Ursus americanus アメリカグマ
Ursus arctos ヒグマ
Ursus maritimus ホッキョクグマ
Ursus thibetanus ツキノワグマ
Ursus spelaeus ホラアナグマ Cave bear(絶滅)
Ursus minimus 和名無し(絶滅)
Ursus etruscus エトルリアグマ (絶滅)
このうち、3種は既に、絶滅しています。日本でのクマ被害と関連するクマは、ヒグマとツキノワグマです。ヒグマは成獣のオスで体長2.0-2.8m、体重は250-500kg程度、メスは一回り小さく体長1.8-2.2mで体重は100-300kg程度とされています。一方、ツキノワグマは体長1.2-1.8メートル、体重はオスで50-120kg、メスで40-70kgとされています。
日本に於ける、ヒグマとツキノワグマの分布は、[図5.1](サイト1)のようになっています。この図には1973年と2003年の調査結果が記載されています。ヒグマの生息域は北海道に限られますが、ツキノワグマは本州及び四国に生息しています。クマ全体でみると、1973年より2003年での確認生息数が増えています。比較するとツキノワグマの方が、1973年より2003年で生息域も拡大していることが判ります。
前回で述べましたが、広島大学の西堀先生から、「広島県に出没しているクマについて解析できないか」との話がありました。最近、広島市内でもクマの目撃情報があるとのことでした。[図5.1]の2003年でのクマの生息域から判断すると、広島市には生息していないとされることから、近年の生息域拡大が確実になっていると考えられます。
地域単位でクマの生息数を予測する為に、クマDNAの検出の程度を数値化する必要があります。そして、得られた数値が現状を映したものであるかを確認する必要があります。
◆ツキノワグマ・ヒグマを検出するプイラマ-の作製
ツキノワグマ・ヒグマのDNA配列を特異的に検出することのできるプライマーを作製する時に注意することは今までと同じです。具体的には、ツキノワグマ・ヒグマのDNAは検出するが、クマとの近縁種である、イヌ科の動物或いはイタチ科の動物のDNAは検出しないプライマーを作製することです。

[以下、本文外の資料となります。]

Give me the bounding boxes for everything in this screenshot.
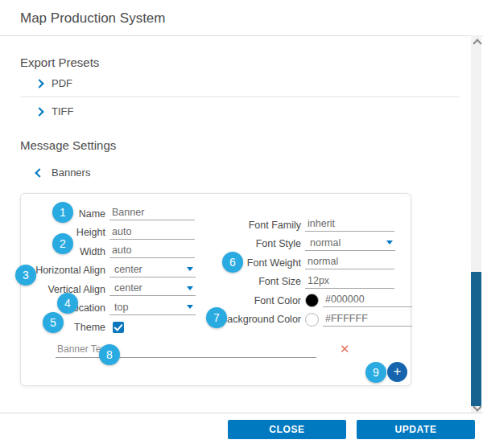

作成方法の詳細は省きますが、こうした条件で作製したプライマーが、実際のPCRでクマのDNAを検出した例を[図5.2]に示しました。[図5.2]に示したものは、大気環境中にクマ由来の生物デブリが存在することを示しています。次に、それがどの程度存在するのかを数値として表す必要があります。そのために、先ずサンプル中のDNA分子数を測定することにしました。

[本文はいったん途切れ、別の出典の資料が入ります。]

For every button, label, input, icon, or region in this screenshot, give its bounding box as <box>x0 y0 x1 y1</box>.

まず、クマのDNA分子数を3分子、30分子、300分子、そして3,000分子含むサンプルを用意します。それらのサンプルでクマのDNAの検出を試みました。[図5.3]にその結果を示しましたが、検出されたシグナルは、分子数と直線的関係にあり、その相関を示すR値は0.9997となりました。これは極めて高い相関性を示しています(Rが1であれば、完全な比例関係有りです)。

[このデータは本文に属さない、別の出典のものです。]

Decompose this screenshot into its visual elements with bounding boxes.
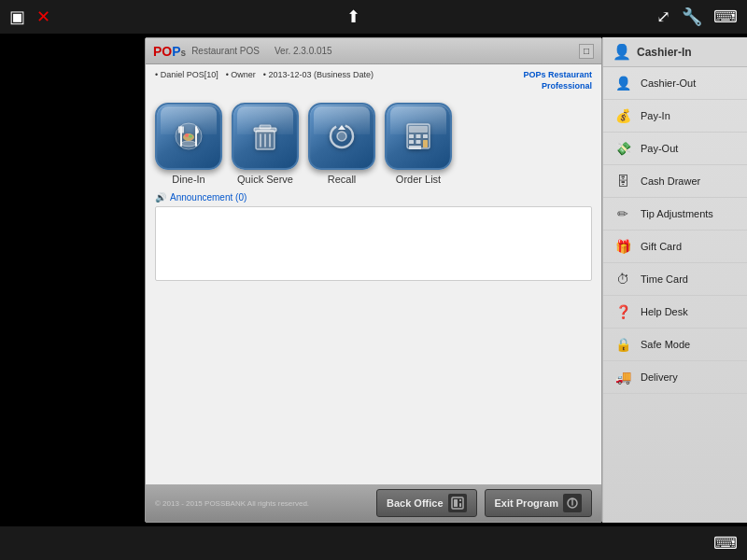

このデータを利用すれば、リアルタイムPCRの結果で、Y軸のCt値を得ることで、そのサンプルに存在するクマのDNAの分子数を計算することができます。つまり、特定の大気環境中でのクマ由来のデブリの量を計算することができるのです。
次の段階として、クマがいるところで、クマDNAが見つかるか、そして、もしクマのDNAが見つかった場合は、クマのいる場所から離れるに従って、検出されるクマのDNA量が減るのかを実際の場所で調べてみる必要があります。
そこで、広島大学の西堀先生と広島市にある安佐動物公園の協力を得て、検証してみました。[図5.4]にその結果を示しましたが、予想通りクマ舎で、大気中のクマDNA分子は最も多く検出され、距離が離れるに従って、検出された分子数は減りました。
もう1サンプル、つくば遺伝子研究所の所在地で捕集した大気中でのクマDNA分子数の測定を行いました。結果、検出数はゼロでした[図5.5]。つくば遺伝子研究所の所在場所である土浦では、クマの出没情報の報告は皆無ですから、検出数ゼロは実際のことを反映していると思われます。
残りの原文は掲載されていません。